Sonjay cleared his throat self-consciously. “I might be able to do something.”

The others slowly turned to look at him appraisingly.

“I could maybe locomotaport there,” Sonjay said in a quiet voice. The others stared at him in stunned silence. “I’ve been practicing. Every night. I can leave my body, but I haven’t left the cell yet. The ban on enchantments doesn’t seem to prevent locomotaporting.”

“Interesting. Locomotaporting must be in a unique class of enchantment,” Crumpet conjectured.

“If you leave, can you get back?” Reggie asked.

Sonjay’s voice quavered as he replied, “I don’t know.” He turned to Buttercup and asked, “What happens if I can’t find my way back to my body?”

“Disembodied impairment,” Buttercup answered. She winced.

“That does not sound good.” Sonjay grimaced.

“Not good,” Bayard observed.

“You said it feather-top,” Buttercup agreed.

“Don’t worry about it. We’ll call you back,” Crumpet said. “We’ll help you.”

“How come he can locomotaport from within the walls of this cell?” Reggie wondered aloud.

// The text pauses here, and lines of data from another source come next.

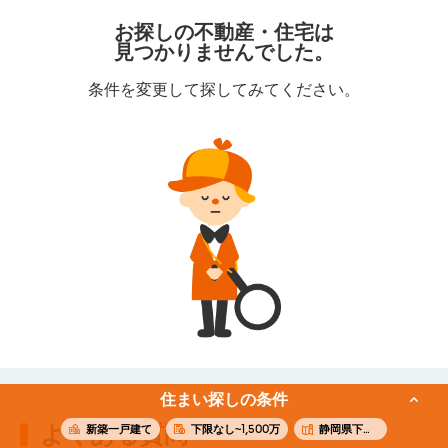
お探しの不動産・住宅は
見つかりませんでした。
条件を変更して探してみてください。
住まい探しの条件
よくある質問
新築一戸建て
下限なし~1,500万
静岡県下田市蓮台寺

“No one has had the ability to locomotaport since Hazamon died. It’s not your normal kind of enchantment. Sissrath would not have even thought of preventing it, even if he could do so,” Crumpet speculated.

“Show us,” Buttercup demanded.

“What? Now?” Sonjay stammered.

“You betcha. Right now,” Buttercup insisted.

Sonjay obediently stretched out on the rug where he usually slept at night. His fingers trembled slightly as he placed his hands on his chest. He closed his eyes. His father knelt beside him and put a hand on Sonjay’s shoulder. Sonjay opened his eyes and looked up into his father’s face. “One more piece of information, son,” Reggie said. “This is important. The army outside the gates of Big House City is a reluctant army. They don’t want to be there. They would rather be at home with their families on their farms. It would not take much to turn them around.”

Sonjay nodded. “Thanks, Daddy,” he said. “Now you have to move away and not touch me or I won’t be able to go.”

Sonjay cleared his mind of clutter, as Buttercup had taught him, and felt the spirit presence filtering into his being. The phantom Sonjay emerged and began to float up to the window. The others could see the phantom self. They followed it with their eyes. Sonjay floated in front of the window and then he looked down at his body. The same old doubt and fear squeezed his heart. What if he could not get back? What if he lost his body? What was disembodied impairment? He began to drift back down to the rug. But Reggie called up to him, “There is a great enchanter inside of you, son. Bring it.”

Sonjay nodded once to his father and then resolutely floated through the wall and out of the cell. Bayard Rustin slipped easily between the bars of the window and flew after him.